* TASK TO CARRY OUT *
Would you return the lines between the one holding "Švč. Sakramentą: ar tokia" and the one holding "Wolfenbütteler Museum, die Caritas, die", inclusive, and only those, exactly as they stand in the listing below?

* RECORD EXTRACTS *
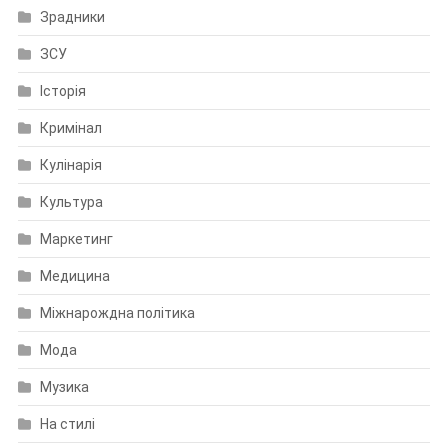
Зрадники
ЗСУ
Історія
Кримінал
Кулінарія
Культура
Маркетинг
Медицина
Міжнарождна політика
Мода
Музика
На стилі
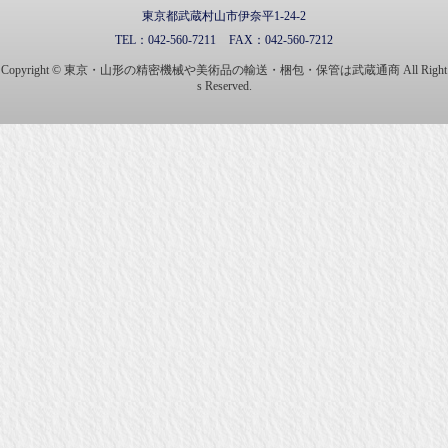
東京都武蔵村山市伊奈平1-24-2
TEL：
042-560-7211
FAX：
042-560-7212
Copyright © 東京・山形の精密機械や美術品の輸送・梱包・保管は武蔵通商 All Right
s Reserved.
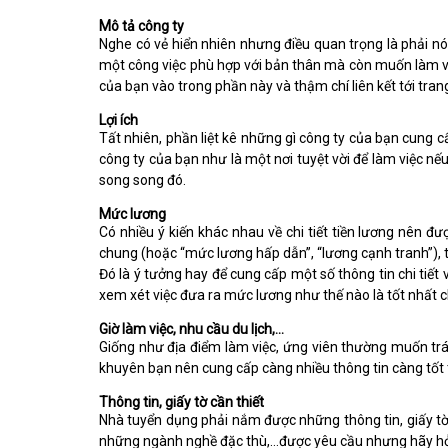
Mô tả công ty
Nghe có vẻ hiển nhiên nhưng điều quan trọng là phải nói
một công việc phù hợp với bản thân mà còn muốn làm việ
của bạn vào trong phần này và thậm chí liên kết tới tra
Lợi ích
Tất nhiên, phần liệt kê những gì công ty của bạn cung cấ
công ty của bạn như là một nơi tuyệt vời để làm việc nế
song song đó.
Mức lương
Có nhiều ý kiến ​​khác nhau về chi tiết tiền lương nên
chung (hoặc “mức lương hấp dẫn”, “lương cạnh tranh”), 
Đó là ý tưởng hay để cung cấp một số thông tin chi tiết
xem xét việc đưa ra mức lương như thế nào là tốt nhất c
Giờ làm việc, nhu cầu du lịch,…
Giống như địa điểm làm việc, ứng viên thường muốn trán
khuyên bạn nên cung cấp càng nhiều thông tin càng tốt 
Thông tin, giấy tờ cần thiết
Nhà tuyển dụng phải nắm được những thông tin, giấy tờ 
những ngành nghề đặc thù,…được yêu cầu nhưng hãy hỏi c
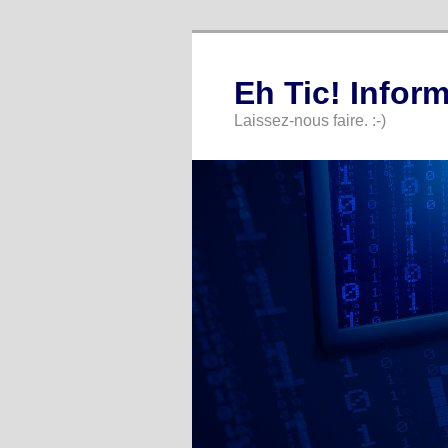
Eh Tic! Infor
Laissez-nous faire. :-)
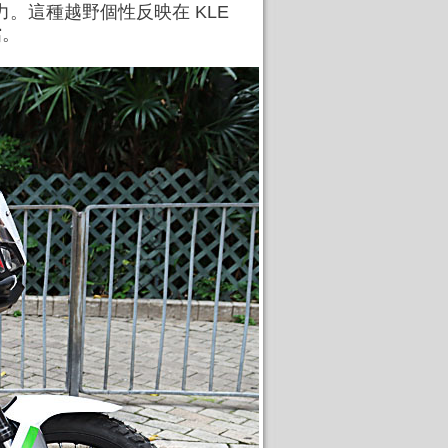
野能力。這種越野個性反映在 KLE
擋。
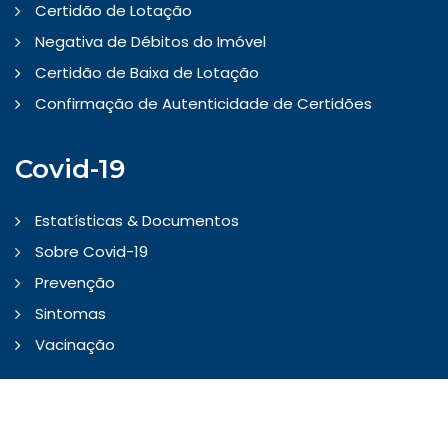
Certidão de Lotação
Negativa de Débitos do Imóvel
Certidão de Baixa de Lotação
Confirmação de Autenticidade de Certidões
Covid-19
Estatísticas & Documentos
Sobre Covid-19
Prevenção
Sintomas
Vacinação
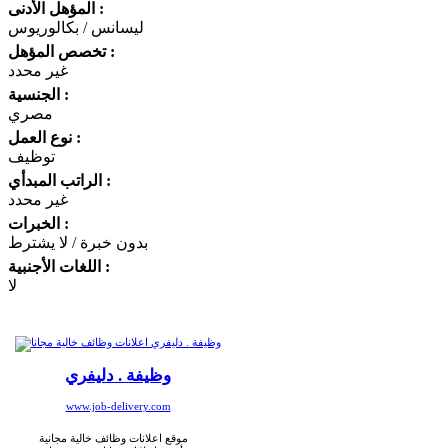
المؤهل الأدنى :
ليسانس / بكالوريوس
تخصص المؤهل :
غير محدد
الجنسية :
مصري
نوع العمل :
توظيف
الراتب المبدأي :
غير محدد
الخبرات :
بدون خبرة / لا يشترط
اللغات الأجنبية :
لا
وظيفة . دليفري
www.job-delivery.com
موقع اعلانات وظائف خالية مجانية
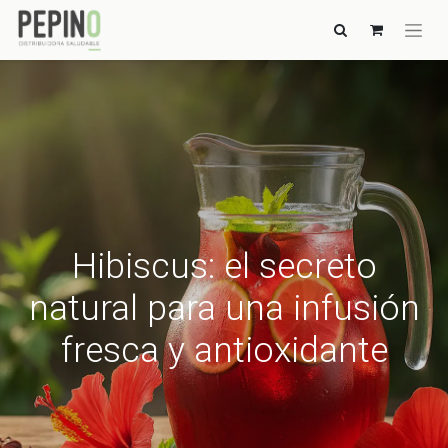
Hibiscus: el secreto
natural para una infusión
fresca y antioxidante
...
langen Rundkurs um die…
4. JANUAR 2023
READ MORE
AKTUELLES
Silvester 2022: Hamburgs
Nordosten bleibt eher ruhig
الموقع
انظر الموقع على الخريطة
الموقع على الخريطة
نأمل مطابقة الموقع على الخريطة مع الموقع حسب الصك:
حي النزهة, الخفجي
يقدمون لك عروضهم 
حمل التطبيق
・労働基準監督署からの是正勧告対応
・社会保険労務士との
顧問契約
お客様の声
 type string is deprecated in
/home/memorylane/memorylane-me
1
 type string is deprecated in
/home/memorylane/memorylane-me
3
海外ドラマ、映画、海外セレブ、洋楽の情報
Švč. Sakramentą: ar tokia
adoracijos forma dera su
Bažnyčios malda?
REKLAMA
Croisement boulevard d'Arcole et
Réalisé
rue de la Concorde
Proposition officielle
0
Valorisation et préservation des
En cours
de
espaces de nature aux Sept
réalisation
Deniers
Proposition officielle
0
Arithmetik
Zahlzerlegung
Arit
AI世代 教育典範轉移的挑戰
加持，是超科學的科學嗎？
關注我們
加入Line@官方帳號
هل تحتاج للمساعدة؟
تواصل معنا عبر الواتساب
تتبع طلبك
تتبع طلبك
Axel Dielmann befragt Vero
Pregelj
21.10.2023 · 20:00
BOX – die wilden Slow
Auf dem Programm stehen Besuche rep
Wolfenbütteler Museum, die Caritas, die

* YOUR RESPONSE *
Švč. Sakramentą: ar tokia
adoracijos forma dera su
Bažnyčios malda?
REKLAMA
Croisement boulevard d'Arcole et
Réalisé
rue de la Concorde
Proposition officielle
0
Valorisation et préservation des
En cours
de
espaces de nature aux Sept
réalisation
Deniers
Proposition officielle
0
Arithmetik
Zahlzerlegung
Arit
AI世代 教育典範轉移的挑戰
加持，是超科學的科學嗎？
關注我們
加入Line@官方帳號
هل تحتاج للمساعدة؟
تواصل معنا عبر الواتساب
تتبع طلبك
تتبع طلبك
Axel Dielmann befragt Vero
Pregelj
21.10.2023 · 20:00
BOX – die wilden Slow
Auf dem Programm stehen Besuche rep
Wolfenbütteler Museum, die Caritas, die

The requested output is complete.